Venison Pâté en Croûte
Smooth pâté encased in crispy, golden pasty. This is a French classic that has stood the test of time.
- Makes : 6-8 |
- Difficulty: moderate
- Prep Time : 2:30 hours |
- Cook Time : 40 mins
1 tsp (5 ml) orange zest
2 whole all spice
1-2 whole cloves
¼ tsp (1.25) whole coriander seeds
1 tsp (5 ml) salt
1 tsp (5 ml) white pepper
1 tsp (5 ml) fresh thyme
1 tsp (5 ml) fresh marjoram
1 clove garlic
200 g venison loin, diced
150 g pork meat, diced
250 g pork fat, cleaned and diced
salt and black pepper
1 Tbsp (15 ml) vegetable oil
40 g shelled pistachios
25 g black Chinese truffle, sliced*
35 g prunes soaked, de-pitted and cubed
100 g boiled or gypsey ham, chopped
300 g streaky bacon
650 g short crust pastry
1 egg, whisked (for glazing)
2⁄5 C (100 ml) sherry aspic, to serve
* alternatively use dried shitake mushrooms which have been soaked.
In a pestle and mortar, grind the juniper berries, the all spice, cloves and whole coriander together. Finish by combining all of the rest of the aromatics and seasonings.
Trim the venison and pork of all gristle and sinew and cut into cubes. Season the meat, cover and refrigerate for 1 hour.
After an hour, use a mincer to mince the meat. Once minced, cover and return to the refrigerator for another hour. After the second hour, put the mince through a mincer again, or alternatively use a high speed blender. Be careful not to over work, the mixture must stay as cool as possible during the mincing/blending process.
Once minced/blended, add the egg and combine. The egg will add richness and will help to bind the mixture. Refrigerate to keep the mixture cool.
Season the loin of venison. Heat the oil in a frying pan and sear the meat on all sides until evenly browned. Take care not to overcook, it must still be rare. Remove and place on cooling rack, the loin will remain within the terrine.
Add all of the the filling ingredients to the farce mixture and mix to combine. Cover and return to the fridge to keep cool.
Preheat the oven to 220 °C.
Grease a terrine mould or loaf tin.
Roll the pastry out to 2-3 mm thick, using the terrine mould (or loaf tin) as a guide to measure the size of all five sides and cut the pastry accordingly. Line the greased terrine mould with the pastry pieces and press the pieces together to join. Be sure to overlap the sides to ensure that the dough can be folded over on top. This will allow for easier coverage, the idea is to completely encase the filling with the pastry.
Line the pastry shell with the streaky bacon, ensuring that there is enough overlap for the top layer.
Spoon the farce mixture into the lined mould in a layer of around 4 cm thickness. Place the strip of venison loin down the centre and finish by covering with the remaining farce ensuring that there are no air pockets.

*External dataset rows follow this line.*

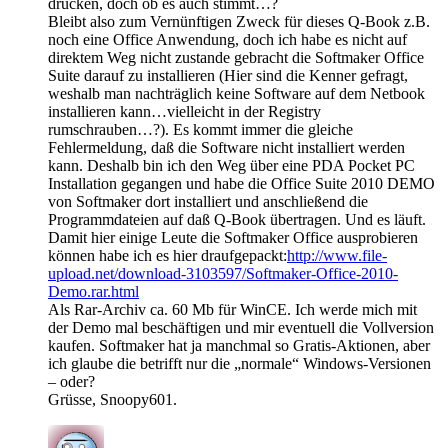
drucken, doch ob es auch stimmt…?
Bleibt also zum Vernünftigen Zweck für dieses Q-Book z.B.
noch eine Office Anwendung, doch ich habe es nicht auf
direktem Weg nicht zustande gebracht die Softmaker Office
Suite darauf zu installieren (Hier sind die Kenner gefragt,
weshalb man nachträglich keine Software auf dem Netbook
installieren kann…vielleicht in der Registry
rumschrauben…?). Es kommt immer die gleiche
Fehlermeldung, daß die Software nicht installiert werden
kann. Deshalb bin ich den Weg über eine PDA Pocket PC
Installation gegangen und habe die Office Suite 2010 DEMO
von Softmaker dort installiert und anschließend die
Programmdateien auf daß Q-Book übertragen. Und es läuft.
Damit hier einige Leute die Softmaker Office ausprobieren
können habe ich es hier draufgepackt:
http://www.file-
upload.net/download-3103597/Softmaker-Office-2010-
Demo.rar.html
Als Rar-Archiv ca. 60 Mb für WinCE. Ich werde mich mit
der Demo mal beschäftigen und mir eventuell die Vollversion
kaufen. Softmaker hat ja manchmal so Gratis-Aktionen, aber
ich glaube die betrifft nur die „normale“ Windows-Versionen
– oder?
Grüsse, Snoopy601.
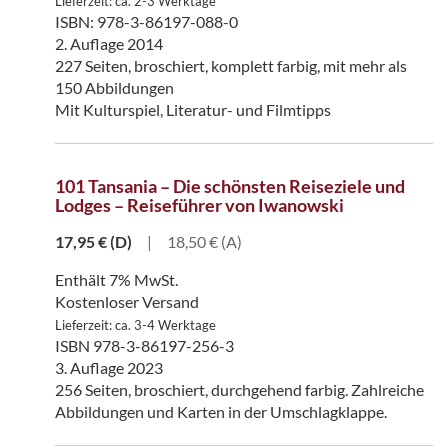
Lieferzeit: ca. 2-3 Werktage
ISBN: 978-3-86197-088-0
2. Auflage 2014
227 Seiten, broschiert, komplett farbig, mit mehr als
150 Abbildungen
Mit Kulturspiel, Literatur- und Filmtipps
101 Tansania – Die schönsten Reiseziele und
Lodges – Reiseführer von Iwanowski
17,95
€
(D)
|
18,50 € (A)
Enthält 7% MwSt.
Kostenloser Versand
Lieferzeit: ca. 3-4 Werktage
ISBN 978-3-86197-256-3
3. Auflage 2023
256 Seiten, broschiert, durchgehend farbig. Zahlreiche
Abbildungen und Karten in der Umschlagklappe.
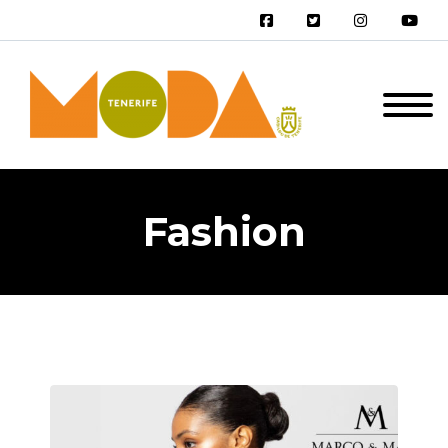
Fashion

Press in firmly, sealing by folding over the overhanging bacon.
Finish by folding over the pastry dough and sealing.
Create two holes in the top of the pastry. Insert a piece of rolled foil in each one to create a chimney to allow the excess steam to escape. Brush the pastry with the egg wash.
Preheat the oven to 220 °C.
Bake the terrine for 15-16 and then reduce the temperature to 180 °C and continue to bake for 25 minutes.
Put the serving plate plate over the terrine mould and upturn to release the terrine. Turn over so that the ‘good’ side of the terrine is at the top. Slice and serve with sherry aspic.